Sensitivity to benzene differs across species, and humans are more susceptible than mice [20], [21]. The cause of interspecies differences in benzene-induced hematotoxicity likely involves differences in the affinity of benzene and the AhR [41] and the amounts and properties of benzene metabolites [20], [42], [43]; however, this has not been proven. In this study, we established chimeric mice, named Mo-NOG mice, by transplanting C57BL/6 mouse-derived bone marrow cells into NOG mice. Then, we compared the toxic responses of donor cell-derived human and mouse hematopoietic lineage in NOG mice (Fig. 5A). In a previous report, Cai et al. [44] discussed the sensitivity of donor-derived human hematopoietic cells to toxicants by comparison with host-derived immunodeficient mouse cells. However, we are skeptical about this comparison between donor-derived cells and irradiated host cells. In this study, a simple and direct comparison was enabled by equalizing the transplant environment of donor cells. It is also important to note that we used C57BL/6 mice, a strain generally used for toxicity tests. Differences in the benzene sensitivities of donor-derived cells from Hu- and Mo-NOG mice undoubtedly indicated that toxic responses within Hu-NOG mice reflected interspecies differences in benzene-induced hematotoxicity.

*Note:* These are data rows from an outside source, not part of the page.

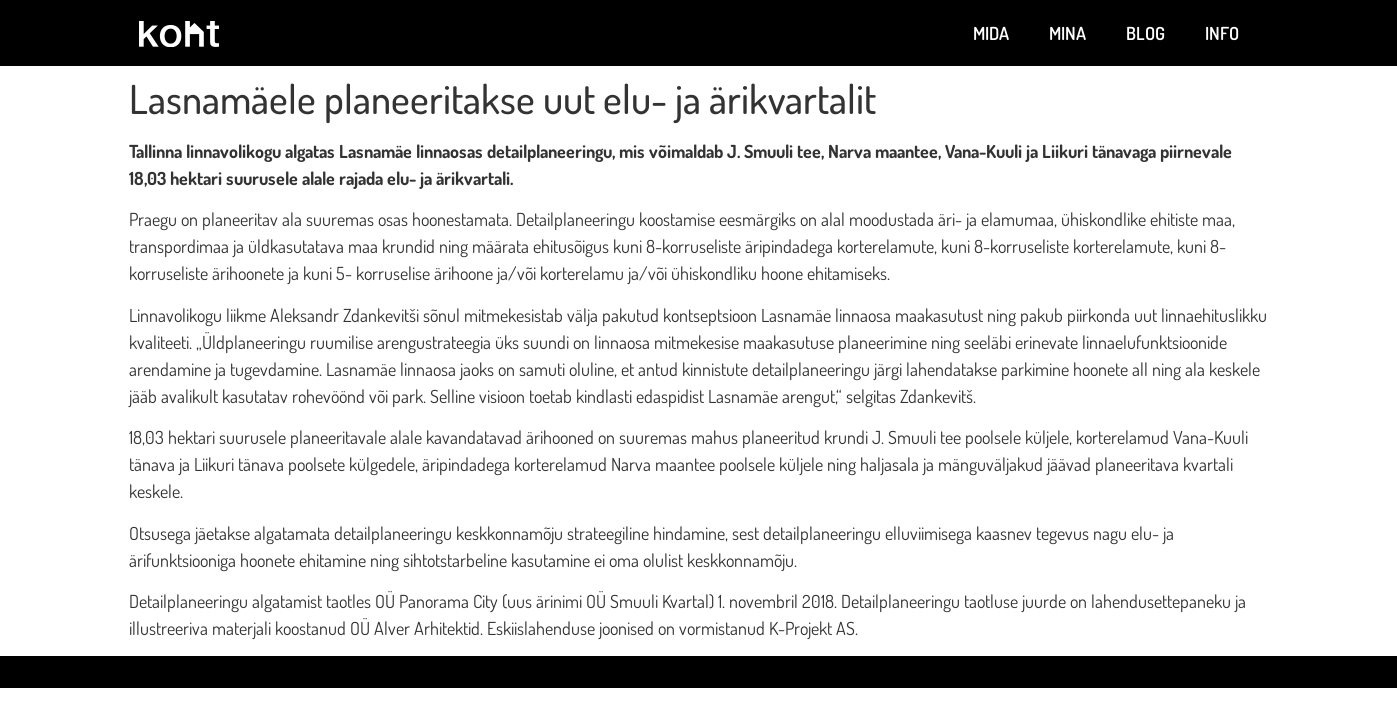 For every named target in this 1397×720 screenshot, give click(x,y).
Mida (991, 33)
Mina (1067, 33)
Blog (1145, 33)
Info (1222, 33) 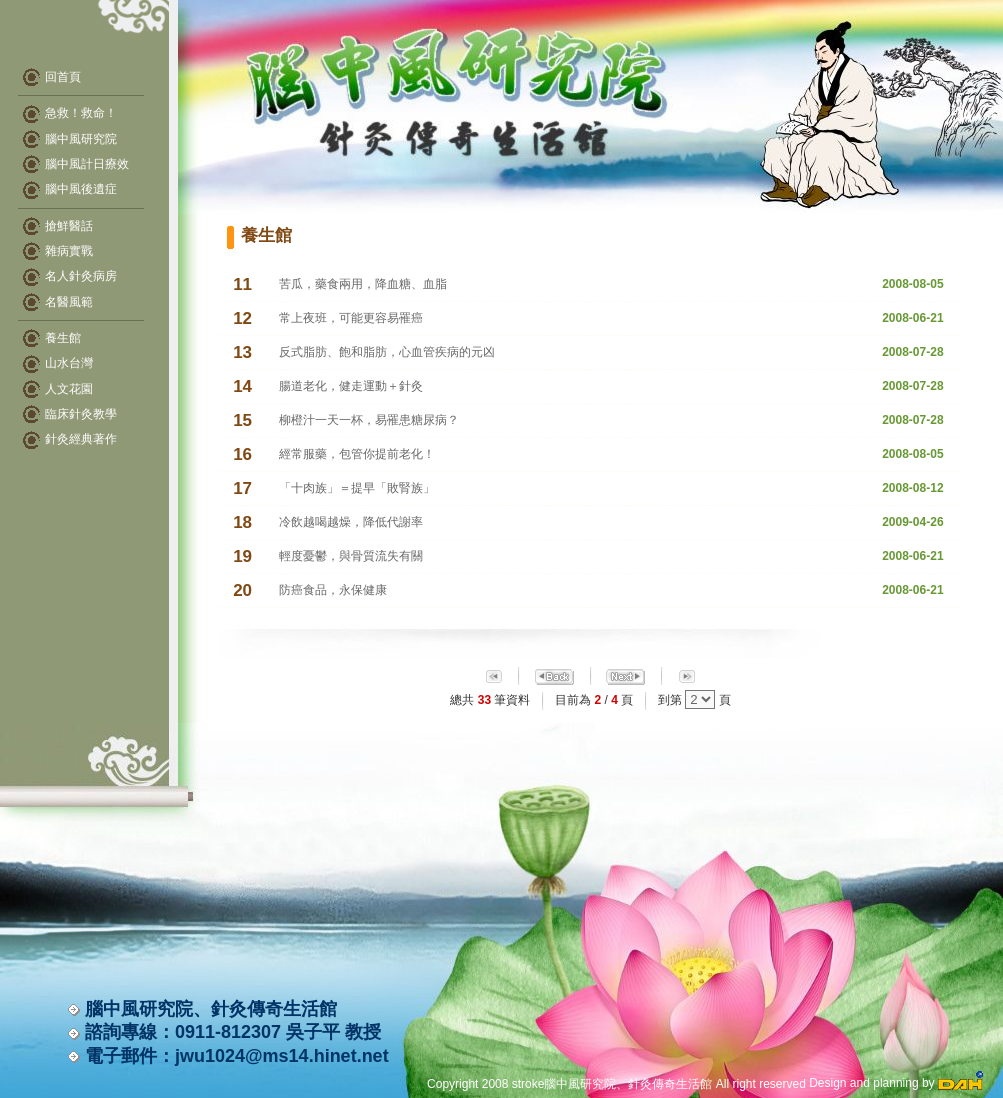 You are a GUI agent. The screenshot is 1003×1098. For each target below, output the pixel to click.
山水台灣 (69, 363)
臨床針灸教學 (81, 414)
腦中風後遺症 (70, 189)
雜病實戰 (69, 251)
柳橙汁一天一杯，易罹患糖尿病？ (369, 420)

The toxicity of benzene in leukocytes in the peripheral blood is induced mainly by benzene metabolites produced in organs such as the liver [45], [46]. Because Hu-NOG and Mo-NOG mice obviously possess the same organs, we predicted that the degree of peripheral blood leukocyte toxicity would be almost the same in both. However, there was a significant difference in the number of peripheral blood leukocytes between Hu-NOG and Mo-NOG mice in response to low levels of benzene. This difference may be attributed to differences in the amounts of cells supplied from the bone marrow, spleen, and thymus. In fact, the difference in the number of leukocytes in Hu-NOG and Mo-NOG mice was most significant in lymphoid organs (Fig. 5B). Moreover, in analyses targeting the bone marrow and peripheral blood, differences in susceptibilities to benzene tended to be greater in lymphoid cells than in myeloid cells. These results suggested that interspecies differences in benzene-induced hematotoxicity are mainly due to differences in toxic responses in lymphoid cells, in the regulation of benzene in lymphoid development, or both. We speculate that there may be interspecies differences in the regulation of MEF2c expression by benzene on the basis of the reasons stated above.

In conclusion, a human-like hematopoietic lineage established in NOG mice by transplanting human hematopoietic stem/progenitor cells exhibited human-like susceptibility to at least 1 hematotoxicant, benzene. Hu-NOG and Mo-NOG mice offer a well-defined, reproducible, and easy-to-manipulate in vivo system for performing species-specific biochemical analyses of benzene metabolism. We think it is reasonable to assume that Hu-NOG mice will provide a powerful in vivo tool for assessing the hematotoxicity of chemical and physical agents on human hematopoietic cells. In the future, the similarities of the hematotoxic responses induced in Hu-NOG mice and humans should be evaluated more carefully by analyzing the detailed toxic response mechanism in Hu-NOG mice. Our strategy may be applicable to the study of other organs [47] and other toxicants as well.